After completing the last article on the introduction of REITs, I started wondering at the flexibility of Islamic finance, which is able to fulfill all needs of a modern-day Islamic investor so that he or she does not have any feelings of the Islamic financing principles curtailing his or her urge to benefit from the new investment channels.
Not only that, the Islamic financing and investment parameters protect the investor from harm as I had described with real life examples while explaining the nitty-gritty of an Islamic fund.
Taking the example of REITs: the fractionalization of property ownership was the phenomenon observed for an inherited property if the deceased leaves behind parents, wives, several sons and many daughters. As per the inheritance law described in Sura Nisa (Chapter 4) of the Holy Quran, verses No 11–14, they all own the share in the property jointly based on the ratio specifically mentioned for each type of inheritor.
A scholar had once quipped that the inheritance is so clearly defined in the Quran that you do not need an accountant for the allocation of the ownership of the inherited wealth and that any person can easily find out the share he or she has inherited.
The ratios not only apply on the immovable properties inherited by the heirs but also on the other kinds of wealth such as cash, gold and silver. Add to that the current perspective that they also do apply on bank accounts, shares and bonds (or Sukuk), cars, businesses and any other form of wealth.
As such, when the first REIT was introduced in Islamic finance with the concept of pro-rata ownership by scores of investors, the concept was not alien to the Shariah scholars who willingly approved it, albeit with the customary caution that the assets must not be used for any Shariah-repugnant purposes.

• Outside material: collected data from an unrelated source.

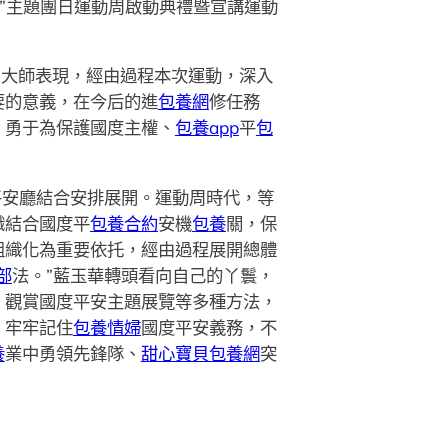
膺”主題團日運動周啟動典禮暨宣講運動
。大師表現，經由過程本次運動，深入
要的意義，在今后的進
包養網
修任務
，勇于為保護國度主權、
包養app
平
包
平安廳結合安排展開。運動周時代，等
織結合國度平
包養合約
安機
包養
關，保
組織化為重要依托，經由過程展開總體
部
法。”藍玉華轉頭看向自己的丫鬟，
、觀賞國度平安主題展覽等多種方法，
、牢牢記住
包養情婦
國度平安義務，不
養
業中勇領先鋒隊、
甜心寶貝包養網
突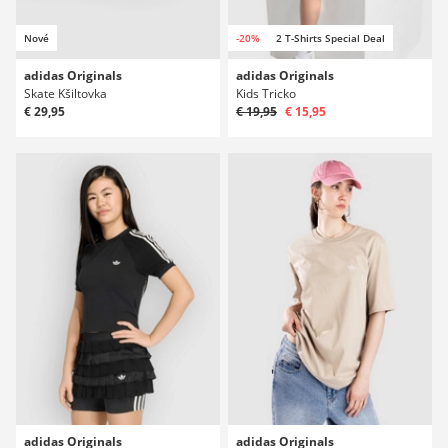
Nové
-20%
2 T-Shirts Special Deal
adidas Originals
adidas Originals
Skate Kšiltovka
Kids Tricko
€ 29,95
€ 19,95
€ 15,95
adidas Originals
adidas Originals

So, therefore, the flexibility of the Islamic financing principles was successfully tested when the REITs started entering the Islamic finance arena and were warmly greeted by the Islamic institutional and individual investors.

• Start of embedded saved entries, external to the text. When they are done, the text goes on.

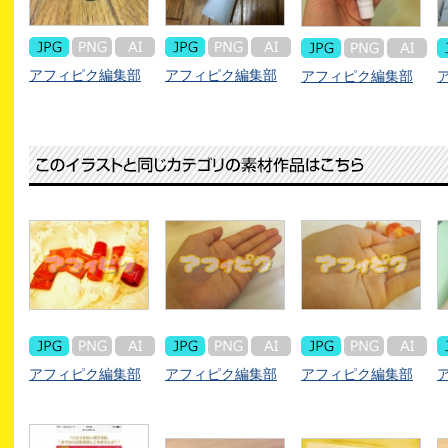
アフィピク編集部
アフィピク編集部
アフィピク編集部
アフィピク編集部
アフィピク編集部
アフィピク編集部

It is important that I set the record straight before moving on that a conventional REIT where the assets are not being used for any non-compliant activity cannot still be classified as an Islamic REIT and declared open for Islamic investors. This argument has emanated from a Southeast Asian country that such REITs should be considered as permissible for Islamic investors.
The reason why I am not in agreement with such a proposition is that for a REIT to be approved for Islamic investors, it is mandatory that its documentation are drawn on Shariah lines, and reviewed and approved by the REIT’s Shariah board through a formal Fatwa. Moreover, the Shariah board will carry out periodical Shariah audits on all REIT matters and transactions and discard any tainted income found in the profit and loss account (tainted income includes interest income and any other impermissible earnings), and finally allocates Zakat from the net income, prior to the distribution of dividends to shareholders. All of this is absent in a conventional REIT even if its assets are not breaching any Shariah boundaries.
When I worked on providing advisory for the first Islamic REIT launched in the UAE, a situation arose when an ultra-large international conventional financial institution desired to acquire on a long-term basis the full floors of a high-rise building recently included by the REIT in its ownership portfolio.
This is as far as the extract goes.